Scott was identified as the person who sold the 41-year-old man the drugs. A sample of the drugs he sold to the victim was found at the scene and sent to a lab for testing; detectives say the FDLE lab confirmed the drugs were fentanyl, not heroin.

Detectives interviewed Scott in March and say while he initially denied selling heroin to the victim, he later confessed. He told detectives he met the man at the Rodeway Inn and sold him a "baggie." Surveillance video also placed Scott at the motel on the day in question, the sheriff's office said.

After the grand jury's recent indictment, Scott was additionally charged with first-degree murder and sale of fentanyl, the sheriff's office said. He remains in jail.

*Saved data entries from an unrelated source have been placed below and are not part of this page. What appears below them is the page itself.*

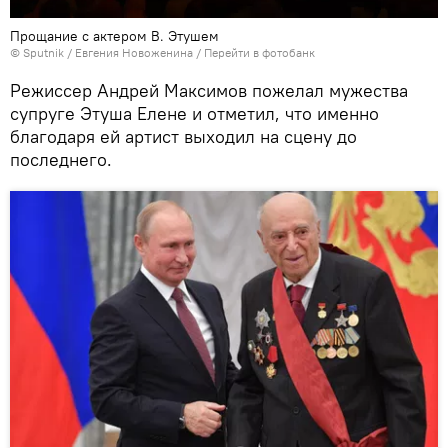
Прощание с актером В. Этушем
© Sputnik / Евгения Новоженина
/
Перейти в фотобанк
Режиссер Андрей Максимов пожелал мужества
супруге Этуша Елене и отметил, что именно
благодаря ей артист выходил на сцену до
последнего.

"We have investigated 59 deaths related to drug overdoses so far in 2020 in our jurisdiction," Sheriff Grady Judd said. "This investigation is one part of holding the dealers accountable for selling these deadly drugs. For every parent who loses a child to illegal narcotics, there's someone out there responsible for selling the drug that caused it. These are not 'non-violent, low-level' crimes. These drugs ruin lives, destroy families, and kill people." 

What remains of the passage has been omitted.